Received: 01 March 2018; Accepted: 12 March 2018; Published: 27 March 2018.

doi: 10.21037/amj.2018.03.15

The discussed study by Halpern et al. (1) evaluated the value of the digital rectal examination (DRE) in dependence of the prostate specific antigen (PSA) range. In men with a low PSA a suspicious DRE was associated with a higher increase in the relative risk of a clinically significant prostate cancer (CSPC) as compared to those men with higher PSA values. Because the increase in absolute risk was small (1.5% vs. 0.7% risk of CSPC at 10 years) and clinically irrelevant for normal PSA values (<2 ng/mL) the authors recommend a restriction of DRE only to men with higher PSA values >3 ng/mL where the risk of CSPC at 10 years increased from 13.7% to 23.0%. For the PSA interval 2–3 ng/mL the addition of DRE showed modest clinical relevance for CSPC detection within 10 years (6.5% vs. 3.5%). To evaluate these results, a step back in history is useful.

Both studies, the Prostate, Lung, Colorectal and Ovarian (PLCO) Cancer Screening trial (2) and the European Randomized Study of Screening for Prostate Cancer (ERSPC) (3) were important trials with quite different results.
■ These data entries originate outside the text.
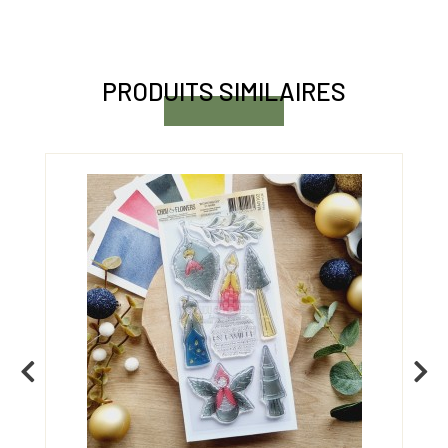
PRODUITS SIMILAIRES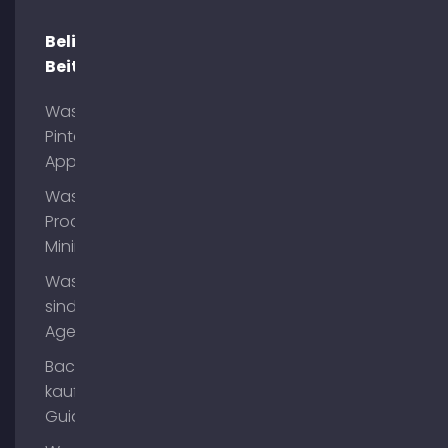
Beliebte
Beiträge
Was ist
Pinterest
App?
Was ist
Process
Mining?
Was
sind AI
Agents?
Backlinks
kaufen
Guide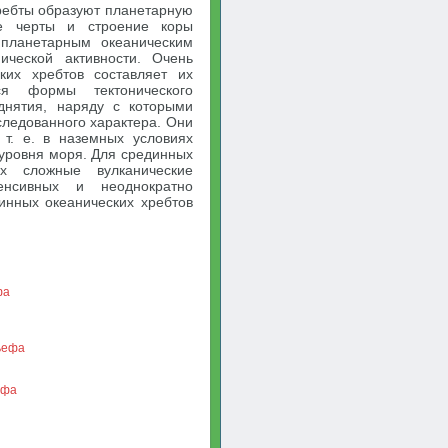
ребты образуют планетарную
ие черты и строение коры
 планетарным океаническим
ической активности. Очень
ких хребтов составляет их
я формы тектонического
нятия, наряду с которыми
ледованного характера. Они
 т. е. в наземных условиях
 уровня моря. Для срединных
х сложные вулканические
енсивных и неоднократно
инных океанических хребтов
фа
ьефа
ефа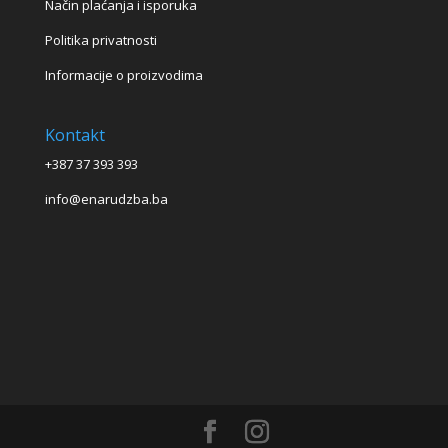
Način plaćanja i isporuka
Politika privatnosti
Informacije o proizvodima
Kontakt
+387 37 393 393
info@enarudzba.ba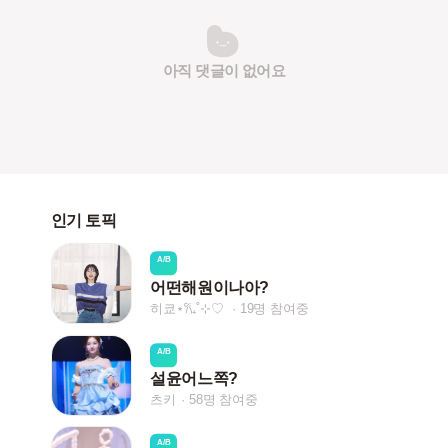
아직 댓글이 없어요
인기 토픽
A/B
어떤해원이나아?
히쿄⋆𐙚₊˚⊹♡
19명 참여중
A/B
설윤어느쪽?
츠키
58명 참여중
A/B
These studies are most likely the last huge trials that really reflected a screening situation at least in the ERSPC. It is unlikely nor necessary to initiate further similar studies to evaluate the value of PSA and the role of DRE for prostate cancer (PCa) screening. It is also known since 1994 that PSA clearly outperforms DRE for early detection of PCa (4). However, in 2018, the questions are more specific. While PSA itself might serve as initial marker for PCa screening and early detection, other methods like the multiparametric MRI (mpMRI) (5) or PSA subforms like free PSA (fPSA) or the fPSA subform [-2]proPSA with the combined formula [-2]proPSA/fPSA × √PSA named Prostate Health Index (PHI) have been gained large attention and proven to be superior to PSA (6). Several years ago, a confirmed elevated PSA value of >2.5, >3 or >4 ng/mL has forced the urologist to offer a prostate biopsy. Now patients often request a MRI or want to avoid a regular biopsy. With a clearly suspicious DRE or a PSA >10 ng/mL all additional diagnostics should be abandoned and a biopsy should be offered. But in most cases the situation is not that clear and easy.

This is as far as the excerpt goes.